### Your objective
Range to output from the entries below: the line containing "Un buen día de" through the line containing "đẹp như mới.". Set it down exactly, ends included, nothing else.

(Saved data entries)
╔══

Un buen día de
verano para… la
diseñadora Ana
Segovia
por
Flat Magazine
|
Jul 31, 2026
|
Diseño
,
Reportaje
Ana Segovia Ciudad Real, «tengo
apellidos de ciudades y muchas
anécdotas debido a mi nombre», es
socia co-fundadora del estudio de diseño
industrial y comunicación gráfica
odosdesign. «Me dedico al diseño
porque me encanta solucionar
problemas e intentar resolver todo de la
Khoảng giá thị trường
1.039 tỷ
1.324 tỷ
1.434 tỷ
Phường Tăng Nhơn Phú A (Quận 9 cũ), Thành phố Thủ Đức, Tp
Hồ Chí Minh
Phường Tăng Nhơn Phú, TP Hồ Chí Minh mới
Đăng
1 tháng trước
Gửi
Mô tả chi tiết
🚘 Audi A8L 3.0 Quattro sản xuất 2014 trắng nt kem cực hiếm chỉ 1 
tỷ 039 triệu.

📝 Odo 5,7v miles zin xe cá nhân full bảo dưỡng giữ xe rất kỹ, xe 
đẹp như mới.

╚══
╔══

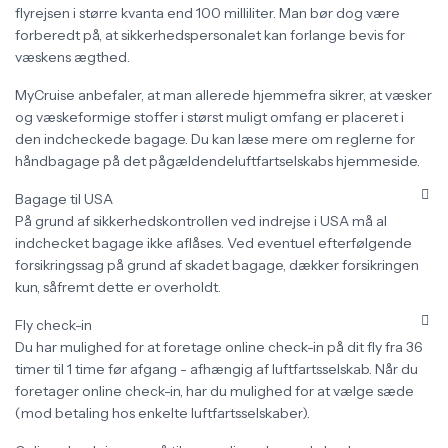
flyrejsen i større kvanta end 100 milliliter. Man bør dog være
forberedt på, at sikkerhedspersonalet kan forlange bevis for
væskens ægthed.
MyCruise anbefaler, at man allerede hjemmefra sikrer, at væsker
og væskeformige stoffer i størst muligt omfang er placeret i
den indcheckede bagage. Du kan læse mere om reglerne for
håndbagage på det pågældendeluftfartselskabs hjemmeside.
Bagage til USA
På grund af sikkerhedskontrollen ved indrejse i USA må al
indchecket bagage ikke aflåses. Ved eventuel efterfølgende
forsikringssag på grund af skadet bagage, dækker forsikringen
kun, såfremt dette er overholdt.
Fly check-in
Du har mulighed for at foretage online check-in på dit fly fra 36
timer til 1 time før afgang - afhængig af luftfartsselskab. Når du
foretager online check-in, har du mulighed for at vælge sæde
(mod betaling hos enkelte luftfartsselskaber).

╚══
╔══

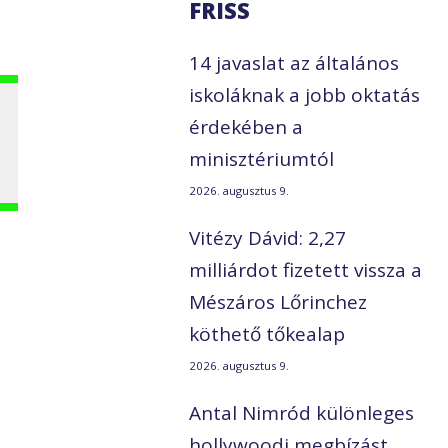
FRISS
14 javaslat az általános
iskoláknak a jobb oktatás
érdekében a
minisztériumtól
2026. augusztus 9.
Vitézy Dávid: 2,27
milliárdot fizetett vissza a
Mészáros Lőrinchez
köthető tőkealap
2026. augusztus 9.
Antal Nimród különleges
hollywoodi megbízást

╚══

### Answer to this exercise
Un buen día de
verano para… la
diseñadora Ana
Segovia
por
Flat Magazine
|
Jul 31, 2026
|
Diseño
,
Reportaje
Ana Segovia Ciudad Real, «tengo
apellidos de ciudades y muchas
anécdotas debido a mi nombre», es
socia co-fundadora del estudio de diseño
industrial y comunicación gráfica
odosdesign. «Me dedico al diseño
porque me encanta solucionar
problemas e intentar resolver todo de la
Khoảng giá thị trường
1.039 tỷ
1.324 tỷ
1.434 tỷ
Phường Tăng Nhơn Phú A (Quận 9 cũ), Thành phố Thủ Đức, Tp
Hồ Chí Minh
Phường Tăng Nhơn Phú, TP Hồ Chí Minh mới
Đăng
1 tháng trước
Gửi
Mô tả chi tiết
🚘 Audi A8L 3.0 Quattro sản xuất 2014 trắng nt kem cực hiếm chỉ 1 
tỷ 039 triệu.

📝 Odo 5,7v miles zin xe cá nhân full bảo dưỡng giữ xe rất kỹ, xe 
đẹp như mới.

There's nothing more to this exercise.